Les réalités spécifiques aux établissements de santé ultramarins sont trop souvent oubliées par les politiques publiques. Lors d’un récent déplacement à la Réunion, je suis allé à la rencontre des cliniques privées qui jouent un rôle essentiel dans l’offre de soins pour les Réunionnaises et les Réunionnais : plus d’un tiers de l’activité de médecine, chirurgie et obstétrique, 85% des soins médicaux et de réadaptation et 45% de l’activité de psychiatrie. Elles emploient 3500 professionnels de santé et prennent en charge 100 000 patients par an. En résumé, l’hospitalisation privée est indispensable au système de santé de cette Région.
Les enjeux et les défis y sont multiples : défis démographique et épidémiologique, enjeux de santé publique et de prévention, difficultés économiques et sociales, avec 36% de la population vivant sous le seuil de pauvreté… Jusque 50% des patients accueillis dans nos cliniques à la Réunion relèvent de la Complémentaire Santé Solidaire.
Dans un tel contexte, et malgré des équipes pleinement mobilisées, de projets solides et d’une offre de soins structurante, les établissements de santé privés ont à faire face à de multiples obstacles. A commencer par la nouvelle tarification du SMR et de la psychiatrie qui ne prend pas en compte les spécificités ultramarines, entrainant des baisses de recettes de 10 à 20 %, indépendamment de la performance réelle des établissements. Il n’est donc pas surprenant que des structures de référence subissent des déficits structurels de plusieurs millions en dépit d’une activité soutenue.

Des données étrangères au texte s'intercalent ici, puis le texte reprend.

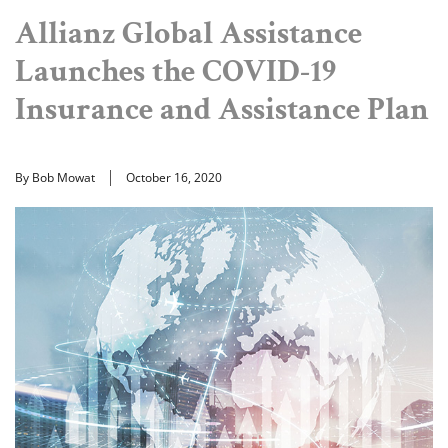
Allianz Global Assistance
Launches the COVID-19
Insurance and Assistance Plan
By Bob Mowat
October 16, 2020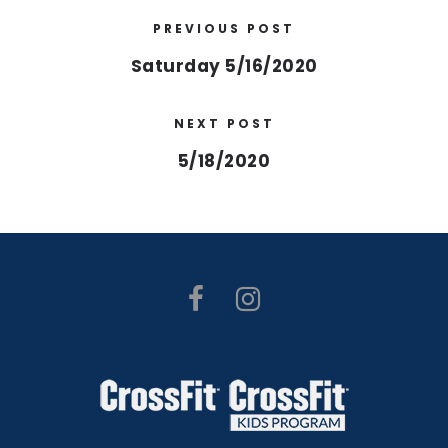
PREVIOUS POST
Saturday 5/16/2020
NEXT POST
5/18/2020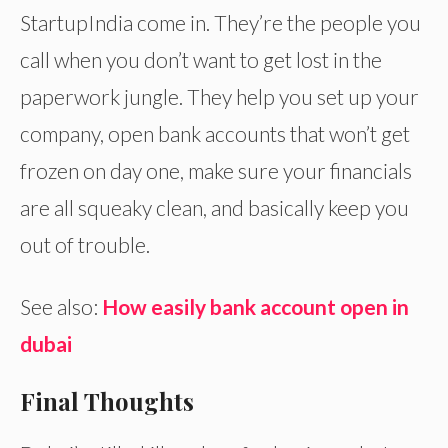
StartupIndia come in. They’re the people you
call when you don’t want to get lost in the
paperwork jungle. They help you set up your
company, open bank accounts that won’t get
frozen on day one, make sure your financials
are all squeaky clean, and basically keep you
out of trouble.
See also:
How easily bank account open in
dubai
Final Thoughts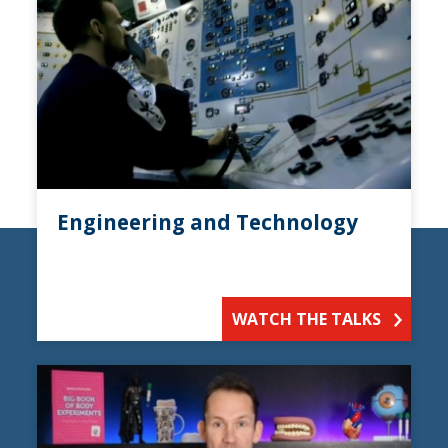
Engineering and Technology
WATCH THE TALKS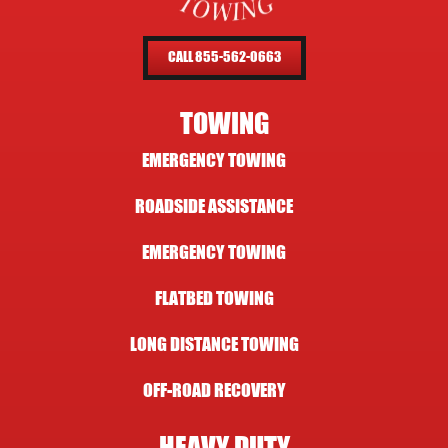
CALL 855-562-0663
TOWING
EMERGENCY TOWING
ROADSIDE ASSISTANCE
EMERGENCY TOWING
FLATBED TOWING
LONG DISTANCE TOWING
OFF-ROAD RECOVERY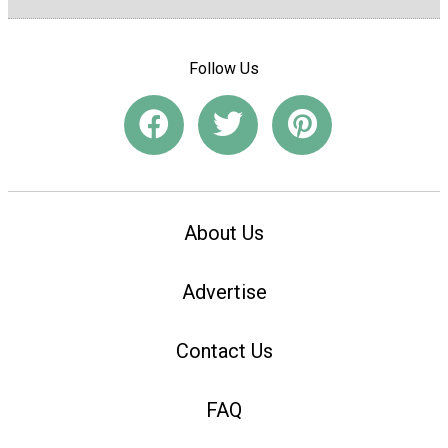
Follow Us
About Us
Advertise
Contact Us
FAQ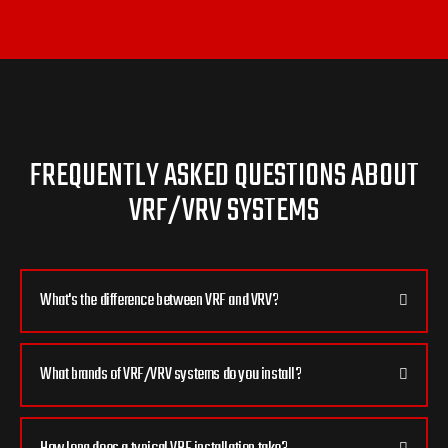
FREQUENTLY ASKED QUESTIONS ABOUT
VRF/VRV SYSTEMS
What's the difference between VRF and VRV?
What brands of VRF/VRV systems do you install?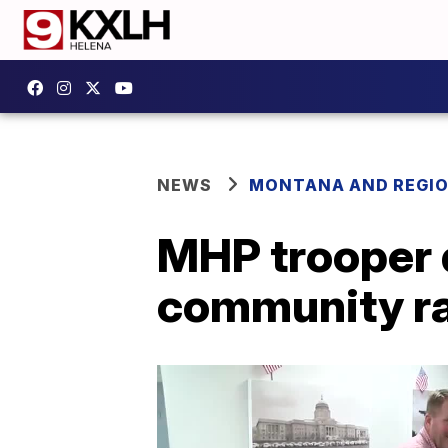
NEWS
MONTANA AND REGI
MHP trooper 
community ral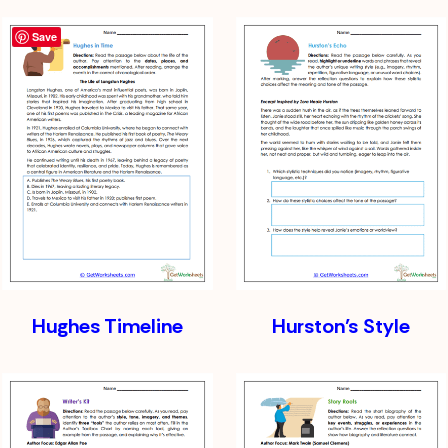
Save
Hughes Timeline
Hurston’s Style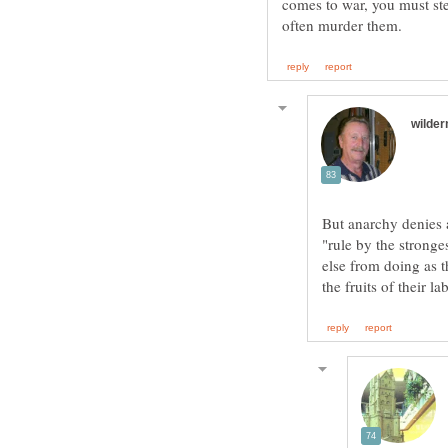
comes to war, you must st
But anarchy denies 
"rule by the strong
else from doing as t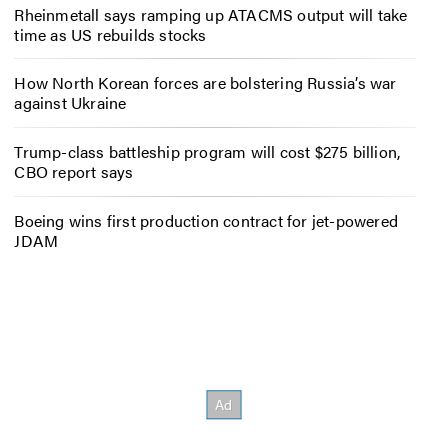
Rheinmetall says ramping up ATACMS output will take
time as US rebuilds stocks
How North Korean forces are bolstering Russia’s war
against Ukraine
Trump-class battleship program will cost $275 billion,
CBO report says
Boeing wins first production contract for jet-powered
JDAM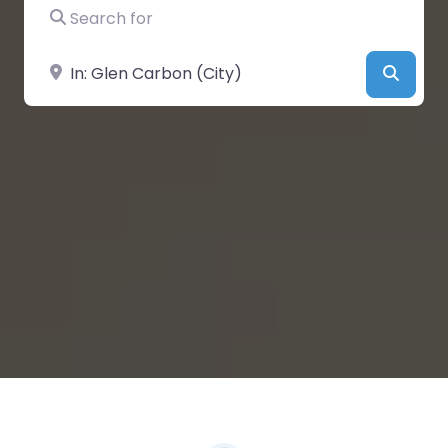
Search for
Near
Searc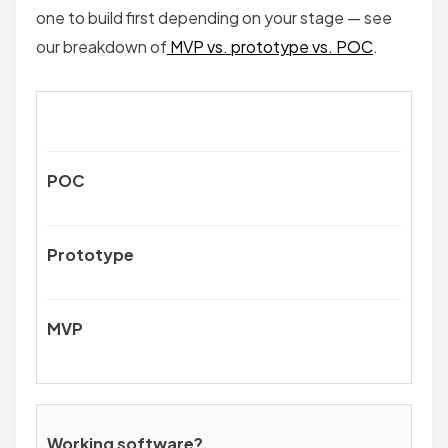
one to build first depending on your stage — see
our breakdown of
MVP vs. prototype vs. POC
.
POC
Prototype
MVP
Working software?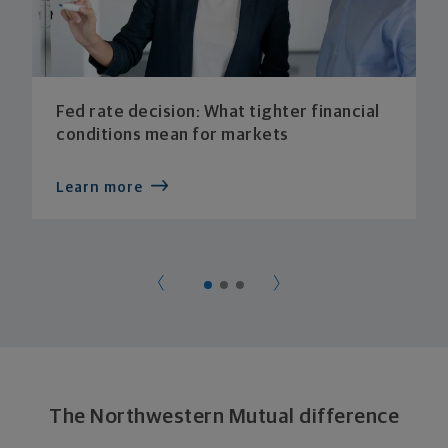
Fed rate decision: What tighter financial
conditions mean for markets
Learn more
The Northwestern Mutual difference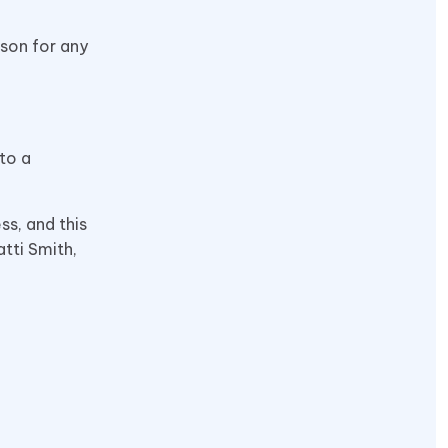
rson for any
to a
ss, and this
atti Smith,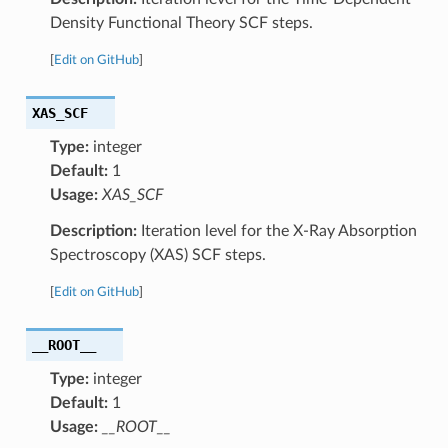
Density Functional Theory SCF steps.
[
Edit on GitHub
]
XAS_SCF
Type:
integer
Default:
1
Usage:
XAS_SCF
Description:
Iteration level for the X-Ray Absorption
Spectroscopy (XAS) SCF steps.
[
Edit on GitHub
]
__ROOT__
Type:
integer
Default:
1
Usage:
__ROOT__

Alors que le coût de la vie et les surcoûts d’exploitation pèsent lourdement sur les équilibres économiques, le coefficient géographique est mal appliqué, car il ne concerne que la part activité et non les compartiments dotations. Quant aux écarts de rémunération entre professionnels de santé des secteurs public et privé, ils peuvent atteindre jusqu’à 40 % à La Réunion – soit 800 euros pour un infirmier. Une telle situation empêche toute politique salariale dynamique dans le privé et fragilise la continuité des soins pour les populations concernées.

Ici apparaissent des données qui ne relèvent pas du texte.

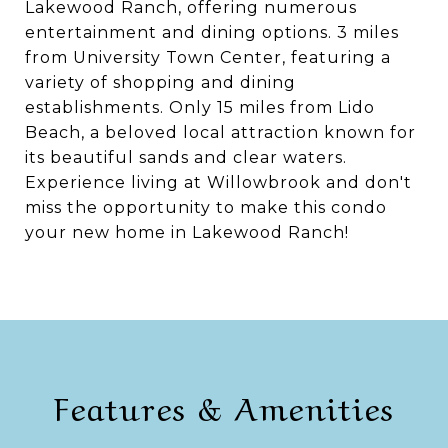
Lakewood Ranch, offering numerous
entertainment and dining options. 3 miles
from University Town Center, featuring a
variety of shopping and dining
establishments. Only 15 miles from Lido
Beach, a beloved local attraction known for
its beautiful sands and clear waters.
Experience living at Willowbrook and don't
miss the opportunity to make this condo
your new home in Lakewood Ranch!
Features & Amenities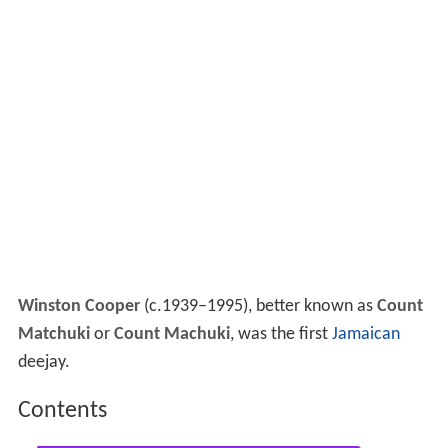
Winston Cooper
(c.1939–1995), better known as
Count
Matchuki
or
Count Machuki
, was the first
Jamaican
deejay.
Contents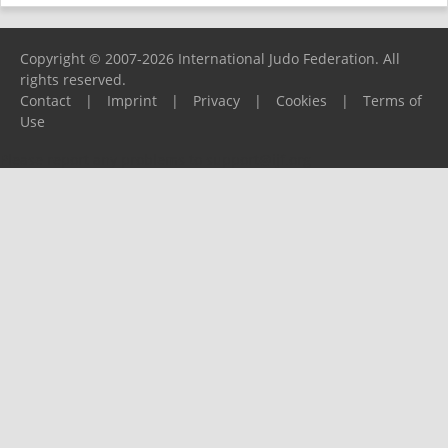
Copyright © 2007-2026 International Judo Federation. All
rights reserved.
Contact
|
Imprint
|
Privacy
|
Cookies
|
Terms of
Use
Please report any problems to
support@ijf.org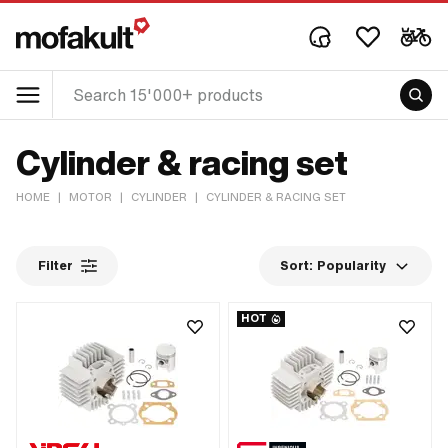
Cylinder & racing set
HOME
|
MOTOR
|
CYLINDER
|
CYLINDER & RACING SET
Filter
Sort:
Popularity
HOT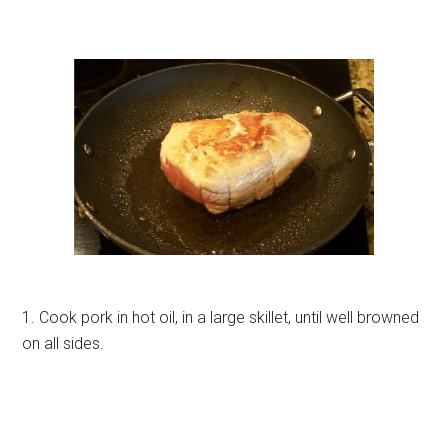
1. Cook pork in hot oil, in a large skillet, until well browned
on all sides.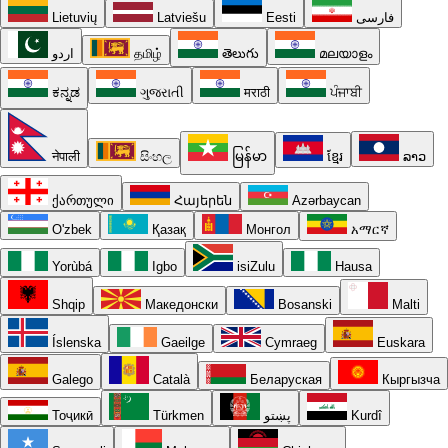
Lietuvių
Latviešu
Eesti
فارسی
اردو
தமிழ்
తెలుగు
മലയാളം
ಕನ್ನಡ
ગુજરાતી
मराठी
ਪੰਜਾਬੀ
नेपाली
සිංහල
မြန်မာ
ខ្មែរ
ລາວ
ქართული
Հայերեն
Azərbaycan
O'zbek
Қазақ
Монгол
አማርኛ
Yorùbá
Igbo
isiZulu
Hausa
Shqip
Македонски
Bosanski
Malti
Íslenska
Gaeilge
Cymraeg
Euskara
Galego
Català
Беларуская
Кыргызча
Тоҷикӣ
Türkmen
پښتو
Kurdî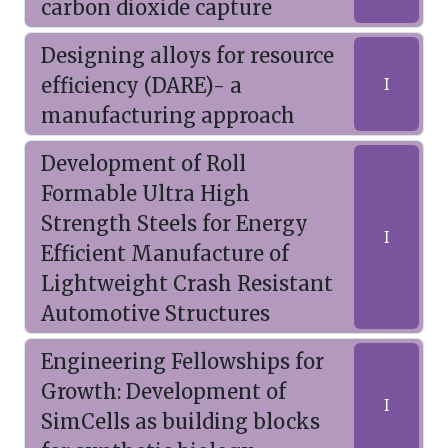
carbon dioxide capture
Designing alloys for resource
efficiency (DARE)- a
I
manufacturing approach
Development of Roll
Formable Ultra High
Strength Steels for Energy
I
Efficient Manufacture of
Lightweight Crash Resistant
Automotive Structures
Engineering Fellowships for
Growth: Development of
I
SimCells as building blocks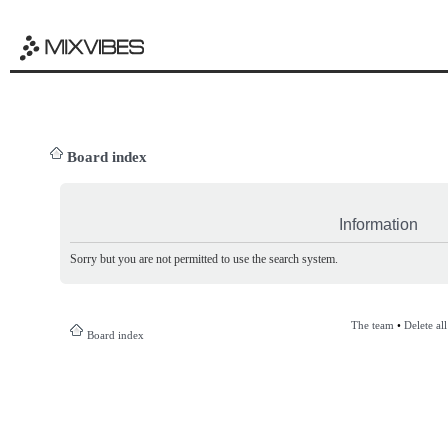
Board index
Information
Sorry but you are not permitted to use the search system.
The team
•
Delete al
Board index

Tous ces constats sont valables pour l’ensemble des territoires ultramarins. Les politiques publiques doivent donc réviser d’urgence les modalités de financement dans les DROM, avec une réelle prise en compte des surcoûts d’insularité ; appliquer le coefficient géographique à tous les compartiments de financement ; et traiter avec équité le secteur privé dans la répartition des dotations.

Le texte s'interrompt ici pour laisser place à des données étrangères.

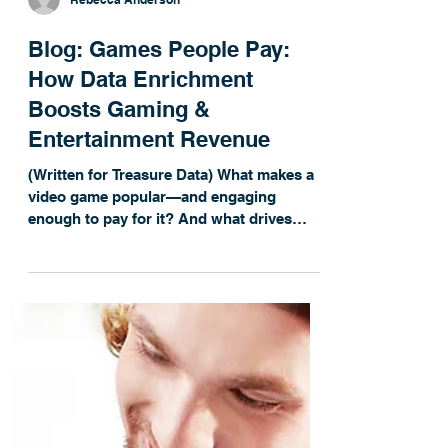
Rebecca Anderson
Blog: Games People Pay:
How Data Enrichment
Boosts Gaming &
Entertainment Revenue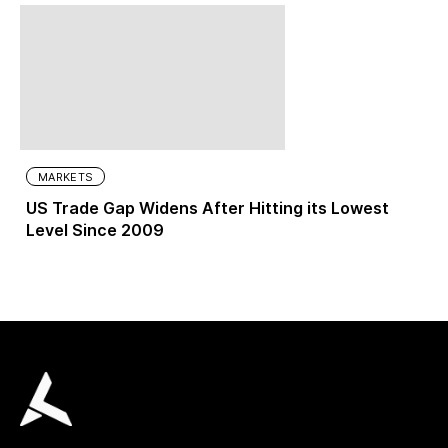
MARKETS
US Trade Gap Widens After Hitting its Lowest
Level Since 2009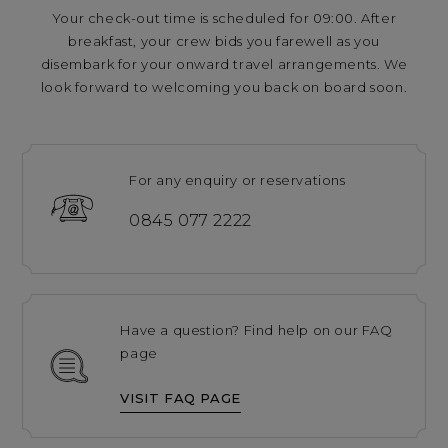
Your check-out time is scheduled for 09:00. After
breakfast, your crew bids you farewell as you
disembark for your onward travel arrangements. We
look forward to welcoming you back on board soon.
For any enquiry or reservations
0845 077 2222
Have a question? Find help on our FAQ
page
VISIT FAQ PAGE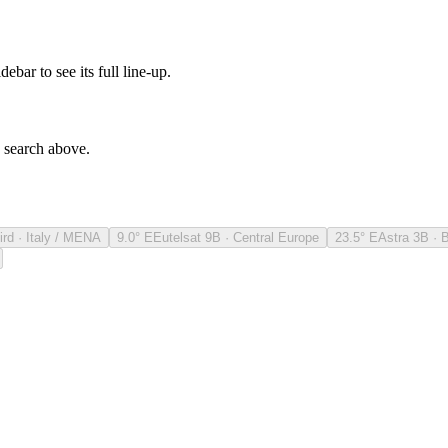
debar to see its full line-up.
e search above.
ird · Italy / MENA
9.0° E
Eutelsat 9B · Central Europe
23.5° E
Astra 3B ·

Beaucoup reste à faire pour la santé des populations en outre-Mer. Plutôt que de transposer des solutions forcément inadaptées, il faudrait changer de perspective et regarder comment l’outre-Mer, précisément en raison de ses spécificités, pourrait être inspirant dans les initiatives que les établissements de santé déploient, pour nos enjeux métropolitains. Et cesser de privilégier une approche par le statut pour valoriser les missions accomplies par toutes et tous.